氏真は関口氏経の息子に井伊谷を与えたことになっています。徳政令に抵抗する次郎法師を追放した後、今川家の言いなりになる者に井伊谷を治めさせたのかもしれません。

井伊次郎というのは個人名ですが、井伊谷の領主という意味でも使われます。関口氏経の息子を井伊谷の領主にした。という意味なのでしょう。新野家の者に関口家を名乗らせたのなら(関口家は新野家より格上です)、関口家の者に井伊家を名乗らせるのはたやすかったかもしれません。それに新野家の縁者が井伊谷に馴染んでいたのも都合よかったかもしれません。新野家の血をひくものを井伊谷の領主にすれば家臣や領民の抵抗が少ないと考えたのかもしれません。

しかしこの文書には関口氏経の息子が直虎だとは書いてません。井伊次郎とあるだけです。井伊次郎は井伊谷の領主の別名ですから、これだけでは直虎=関口氏経の息子=男の証明としては不十分です。次郎法師を解任したあとで領主にしだだけかもしれません。

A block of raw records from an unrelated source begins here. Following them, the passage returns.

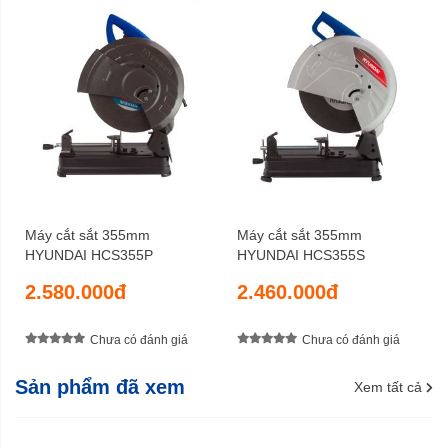
15,7 kg
Trọng lượng tịnh
18,5 kg
Trọng lượng cả bì
6 tháng
Bảo hành
Máy cắt sắt 355mm
Máy cắt sắt 355mm
HYUNDAI HCS355P
HYUNDAI HCS355S
2.580.000đ
2.460.000đ
Chưa có đánh giá
Chưa có đánh giá
Sản phẩm đã xem
Xem tất cả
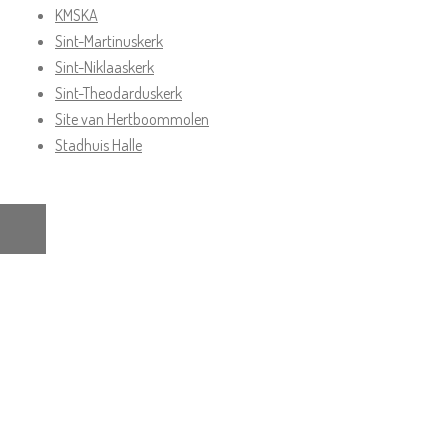
KMSKA
Sint-Martinuskerk
Sint-Niklaaskerk
Sint-Theodarduskerk
Site van Hertboommolen
Stadhuis Halle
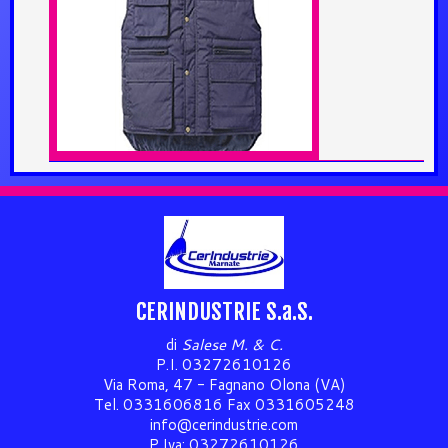
CERINDUSTRIE S.a.S.
di
Salese M. & C.
P.I. 03272610126
Via Roma, 47 - Fagnano Olona (VA)
Tel. 0331606816 Fax 0331605248
info@cerindustrie.com
P.Iva: 03272610126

仮に関口氏経の息子が、徳政令を出す文書に”直虎”と署名した人物だったとしたらどんな可能性が考えられるのでしょうか。徳政令を出した書状には実の父である関口氏経も署名しています。親子で署名したことになります。奇妙な関係ですね。

たしかに直虎が氏経の息子であれば氏経の思惑通りに運びやすいかもしれません。領主といっても形だけだったのでしょう。もしかすると氏経の息子は署名しただけで井伊谷には住んでない可能性もあります。次郎法師追放後は小野但馬守が代官となって井伊谷を経営していたのでしょうね。